Amanda Salazar, Editor-in-Chief

New York City celebrated its first-ever “MeatOut Day,” a vegan holiday that celebrates plant-based diets, from March 20 through March 25.

“Plant-based meals are delicious and nutritious, which is why I previously called for vegetarian and vegan options in schools,” New York City Mayor Eric Adams said. “I’m thrilled to see that all students will now have access to healthy foods that will prevent debilitating health conditions.”

“MeatOut Day” is a weeklong holiday created by the animal rights group Farm Animal Rights Movement back in 1985. To date, 40 cities across the United States celebrate the holiday.

New York City’s goal was to promote healthy eating through a week of special vegan menus at city restaurants and various events related to the cause. These efforts will work toward the mayor’s healthy New York goal.

Public schools had their first “Vegan Friday” on Feb. 4, just one day after city Mayor Eric Adams announced that all public K through 12 schools will be serving vegan lunches every Friday.

“Plant-based options in schools means healthy eating and healthy living, and improving the quality of life for thousands of New York City students,” Adams said in a statement to Gothamist.

For years, New York City had talked about improving the food served to students at the 1,700 public schools across the five boroughs.

At times, this conversation had been centered around taste and quality of food, with the argument being that the food had to be appetizing and appealing to students who might have picky tastes.

Now it seems that the conversation has fully converted to the topic of health.

In March 2019, former Mayor Bill de Blasio announced that the city’s schools would be having “Meatless Mondays” for breakfast and lunch starting in the 2019-2020 school year. These meals would still have cheese but were otherwise vegetarian.

“Vegan Fridays” took that one step further and cut the dairy out of school breakfasts and lunches on Fridays, except for the milk cartons that must legally be offered.

Adams himself has been vegan for six years now, eating a plant-based diet to improve his physical health after it started deteriorating. The former Brooklyn borough president credits his healthy diet with reversing the effects of Type 2 diabetes, which had caused him to temporarily lose vision in one of his eyes.

He has now regained full vision in his left eye and reversed nerve damage in his hands and feet that were caused by his now-gone diabetes. Adams also said that he lost more than 30 pounds as a direct result from changing his diet.
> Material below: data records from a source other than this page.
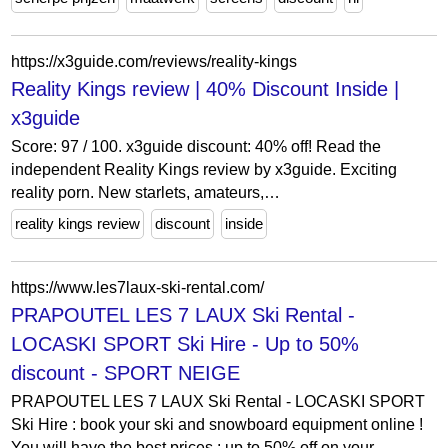
https://x3guide.com/reviews/reality-kings
Reality Kings review | 40% Discount Inside |
x3guide
Score: 97 / 100. x3guide discount: 40% off! Read the
independent Reality Kings review by x3guide. Exciting
reality porn. New starlets, amateurs,…
reality kings review
discount
inside
https://www.les7laux-ski-rental.com/
PRAPOUTEL LES 7 LAUX Ski Rental -
LOCASKI SPORT Ski Hire - Up to 50%
discount - SPORT NEIGE
PRAPOUTEL LES 7 LAUX Ski Rental - LOCASKI SPORT
Ski Hire : book your ski and snowboard equipment online !
You will have the best prices : up to 50% off on your...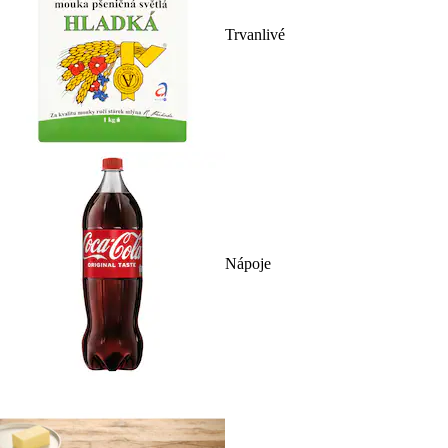
Trvanlivé
Nápoje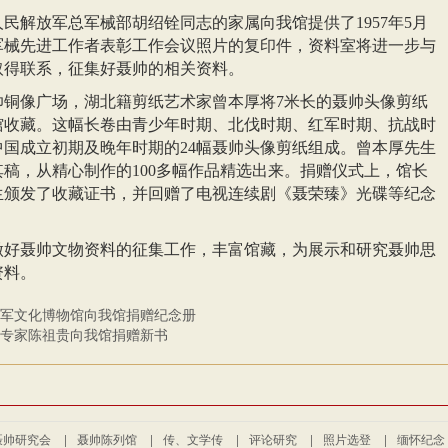
人民解放军总军械部胡绍铨同志的家属向我馆提供了1957年5月
军军械先进工作者表彰工作会议照片的复印件，资料室将进一步与
取得联系，征集好聂帅的相关资料。
帅铜像广场，湖北籍剪纸艺术家曾本厚将7米长的聂帅头像剪纸
馆收藏。这幅长卷由青少年时期、北伐时期、红军时期、抗战时
中国成立初期及晚年时期的24幅聂帅头像剪纸组成。曾本厚先生
稿，从精心制作的100多幅作品精选出来。捐赠仪式上，馆长
生颁发了收藏证书，并回赠了电视连续剧《聂荣臻》光碟等纪念
做好聂帅文物资料的征集工作，丰富馆藏，为展示和研究聂帅思
资料。
军文化博物馆向我馆捐赠纪念册
专家陈祖贵向我馆捐赠新书
聂帅研究会
|
聂帅陈列馆
|
传、文学传
|
评论研究
|
照片选登
|
缅怀纪念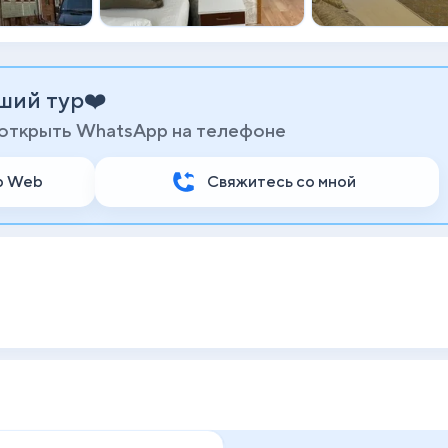
ший тур❤️
 открыть WhatsApp на телефоне
p Web
Свяжитесь со мной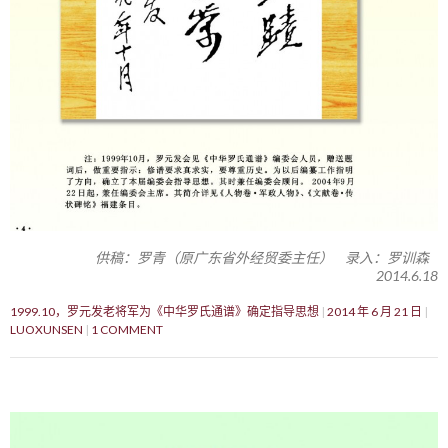
供稿：罗青（原广东省外经贸委主任） 录入：罗训森
2014.6.18
1999.10，罗元发老将军为《中华罗氏通谱》确定指导思想
2014 年 6 月 21 日
LUOXUNSEN
1 COMMENT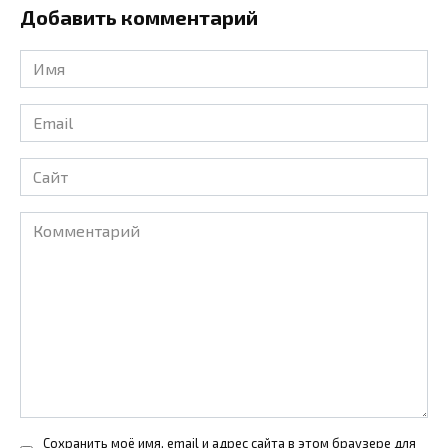
Добавить комментарий
Имя
*
Email
*
Сайт
Комментарий
Сохранить моё имя, email и адрес сайта в этом браузере для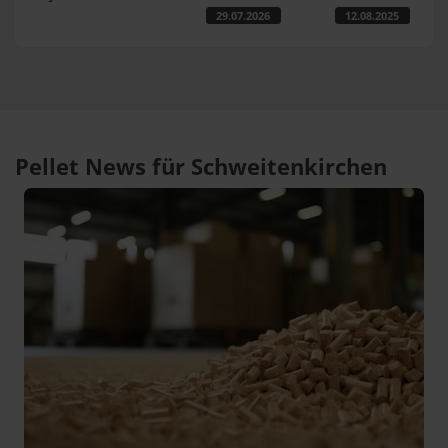
29.07.2026
12.08.2025
Pellet News für Schweitenkirchen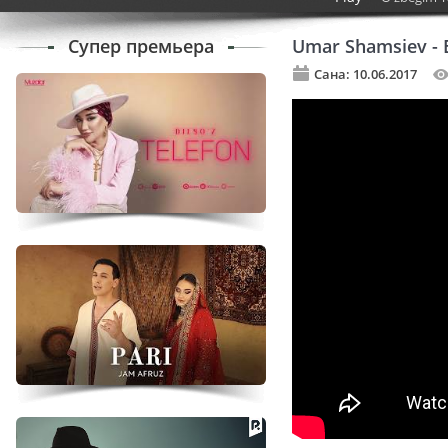
Супер премьера
Umar Shamsiev - 
Сана: 10.06.2017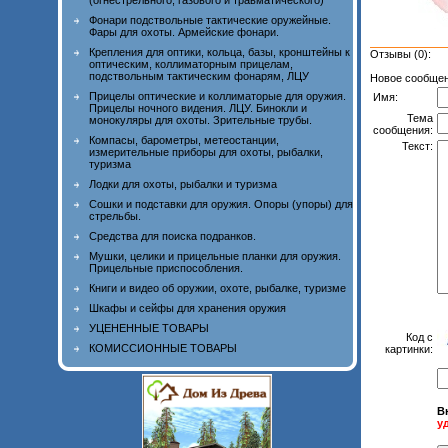
(огнестрельного, газового и травматического)
Фонари подствольные тактические оружейные.
Фары для охоты. Армейские фонари.
Крепления для оптики, кольца, базы, кронштейны к
Отзывы (0):
оптическим, коллиматорным прицелам,
подствольным тактическим фонарям, ЛЦУ
Новое сообщен
Прицелы оптические и коллиматорые для оружия.
Имя:
Прицелы ночного видения. ЛЦУ. Бинокли и
Тема
монокуляры для охоты. Зрительные трубы.
сообщения:
Компасы, барометры, метеостанции,
Текст:
измерительные приборы для охоты, рыбалки,
туризма
Лодки для охоты, рыбалки и туризма
Сошки и подставки для оружия. Опоры (упоры) для
стрельбы.
Средства для поиска подранков.
Мушки, целики и прицельные планки для оружия.
Прицельные приспособления.
Книги и видео об оружии, охоте, рыбалке, туризме
Шкафы и сейфы для хранения оружия
УЦЕНЕННЫЕ ТОВАРЫ
Код с
КОМИССИОННЫЕ ТОВАРЫ
картинки:
В
у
Adams has now made it his mission to improve the health of all New Yorkers, starting with the city’s youngest. “Vegan Fridays” and the newly celebrated “MeatOut Day” are small parts of his goal.

“In one voice we talk about fighting childhood obesity, diabetes, yet you go into a school building every day and you see the food that feeds our health care crisis,” Adams said. “And the children have been calling me and saying they want better food in school. I am going to do the best I can give them the options of a healthier diet.”

For the inaugural “Vegan Friday,” lunch was supposed to be some combination of black bean tacos, tortilla chips, black bean and corn salad, apple slices and bananas, though social media posts from some parents show the “vegan” option at their child’s school being non-vegan, such as black bean and cheese burritos.

Students also have the ability to request a non-vegan meal on Fridays. This second option is a cheese sandwich.

“The earlier in life that we can establish healthful eating habits, the better,” Northwell Health Director of Cardiovascular Prevention and Lenox Hill Hospital Director of Women’s Heart Health Eugenia Gianos said.

“I see our young people struggle with overweight, obesity and even diabetes at younger and younger ages,” she added. “Research shows that plant-based diets help people achieve a healthy weight, so I applaud this positive step.”